Yes, throttle translates to per-connection speed limits. I'll update the documentation. Package downloads are mostly independent, there's no other way to throttle the total speed than using "thorttle" and "max_connections" simultaneously. What's wrong with max_connections=1? It solves your problem, I assume.
It is a bug, it can be only WONTFIXed if you wish so. User really does not care about limit per connection when the number of connections is random. User cares about the total data rate of all the connections together. max_connections=1 is a poor workaround as I get commonly only for example 50KB/s from a single site.
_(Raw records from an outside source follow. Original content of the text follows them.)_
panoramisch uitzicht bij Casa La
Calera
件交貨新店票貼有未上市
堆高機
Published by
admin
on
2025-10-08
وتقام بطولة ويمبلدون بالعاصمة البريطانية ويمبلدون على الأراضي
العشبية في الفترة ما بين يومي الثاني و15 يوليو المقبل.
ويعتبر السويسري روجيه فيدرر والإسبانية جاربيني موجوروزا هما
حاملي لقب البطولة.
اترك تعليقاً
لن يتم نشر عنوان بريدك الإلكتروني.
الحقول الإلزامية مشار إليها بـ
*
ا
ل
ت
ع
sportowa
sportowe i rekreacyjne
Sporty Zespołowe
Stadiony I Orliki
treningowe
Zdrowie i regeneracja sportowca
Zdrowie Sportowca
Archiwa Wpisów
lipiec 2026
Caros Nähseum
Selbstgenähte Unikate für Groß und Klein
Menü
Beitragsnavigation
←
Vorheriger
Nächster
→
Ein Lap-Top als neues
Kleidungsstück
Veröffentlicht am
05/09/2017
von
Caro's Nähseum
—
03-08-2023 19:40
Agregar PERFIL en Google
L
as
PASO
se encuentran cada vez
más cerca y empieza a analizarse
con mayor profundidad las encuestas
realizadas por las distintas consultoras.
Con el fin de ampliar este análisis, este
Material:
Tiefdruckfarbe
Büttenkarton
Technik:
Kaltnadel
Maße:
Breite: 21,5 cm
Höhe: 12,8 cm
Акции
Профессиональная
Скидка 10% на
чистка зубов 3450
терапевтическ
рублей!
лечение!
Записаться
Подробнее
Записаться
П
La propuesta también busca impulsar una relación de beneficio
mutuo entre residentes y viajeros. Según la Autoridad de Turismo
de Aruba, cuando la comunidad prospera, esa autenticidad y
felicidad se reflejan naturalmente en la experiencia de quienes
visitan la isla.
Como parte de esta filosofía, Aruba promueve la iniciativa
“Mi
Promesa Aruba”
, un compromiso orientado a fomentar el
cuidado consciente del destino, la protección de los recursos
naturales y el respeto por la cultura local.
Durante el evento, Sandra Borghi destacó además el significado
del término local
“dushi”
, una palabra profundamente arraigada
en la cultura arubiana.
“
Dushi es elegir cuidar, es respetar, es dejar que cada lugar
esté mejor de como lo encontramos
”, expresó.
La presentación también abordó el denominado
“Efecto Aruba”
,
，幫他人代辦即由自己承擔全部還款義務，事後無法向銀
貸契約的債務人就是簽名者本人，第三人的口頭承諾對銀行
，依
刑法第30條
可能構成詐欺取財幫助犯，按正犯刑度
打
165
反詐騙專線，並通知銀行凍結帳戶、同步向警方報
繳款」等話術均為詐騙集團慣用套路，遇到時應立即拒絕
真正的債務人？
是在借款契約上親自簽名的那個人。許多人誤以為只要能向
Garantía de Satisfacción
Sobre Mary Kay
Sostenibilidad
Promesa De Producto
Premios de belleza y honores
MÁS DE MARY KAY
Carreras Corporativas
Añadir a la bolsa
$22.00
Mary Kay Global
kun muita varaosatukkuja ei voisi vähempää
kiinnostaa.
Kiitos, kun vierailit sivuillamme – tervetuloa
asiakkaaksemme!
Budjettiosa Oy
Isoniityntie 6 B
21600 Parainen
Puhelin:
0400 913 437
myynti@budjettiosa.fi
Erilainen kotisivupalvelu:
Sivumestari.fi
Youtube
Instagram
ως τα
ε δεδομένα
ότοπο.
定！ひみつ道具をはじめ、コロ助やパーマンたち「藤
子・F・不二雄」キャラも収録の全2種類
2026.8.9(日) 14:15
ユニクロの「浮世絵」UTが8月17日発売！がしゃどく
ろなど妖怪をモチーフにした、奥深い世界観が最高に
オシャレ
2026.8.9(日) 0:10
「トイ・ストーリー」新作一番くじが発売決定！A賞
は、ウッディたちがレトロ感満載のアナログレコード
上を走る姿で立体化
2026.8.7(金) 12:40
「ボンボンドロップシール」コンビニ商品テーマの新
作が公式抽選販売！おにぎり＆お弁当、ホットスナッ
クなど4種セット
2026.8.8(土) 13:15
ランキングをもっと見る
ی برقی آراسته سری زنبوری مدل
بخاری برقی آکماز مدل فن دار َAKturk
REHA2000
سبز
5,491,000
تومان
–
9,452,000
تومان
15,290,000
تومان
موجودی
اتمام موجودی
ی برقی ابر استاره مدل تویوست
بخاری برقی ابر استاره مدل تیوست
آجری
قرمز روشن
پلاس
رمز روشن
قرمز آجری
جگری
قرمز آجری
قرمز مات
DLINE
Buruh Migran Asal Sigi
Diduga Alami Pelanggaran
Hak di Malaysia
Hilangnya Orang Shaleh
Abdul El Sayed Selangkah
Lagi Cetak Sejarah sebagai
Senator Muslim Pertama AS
I'm curious how you'd want to "fix" this.. Yes, the code that estimates the total data rate is there (it does not run when progress display is off, but that's not the biggest problem here). The interface between downloaders and the parent process is now mostly one-directional (progress updates to the parent process). Assume we'll make it duplex, and send the scale factor down when the total data rate exceeds the throttle option. Assume that curl does not break when the MAX_RECV_SPEED_LARGE option changes randomly during a transfer, and the feedback loop will be stable. THEN it will work. But there are too many assumptions, and the effort/gain factor seems too hight to me. Using a properly tuned traffic contol script is so much easier, and more appropriate.
It may have implementation problems but with the current state of code it may be for example best to enforce max_connections=1 when throttle is set, with some warning (if max_connections=1 was not set explicitly).
IMO, explicit is better than implicit.. Eg one might want to allow 1-2 connections, each throttled at 100kbps, and this change would render that setup impossible.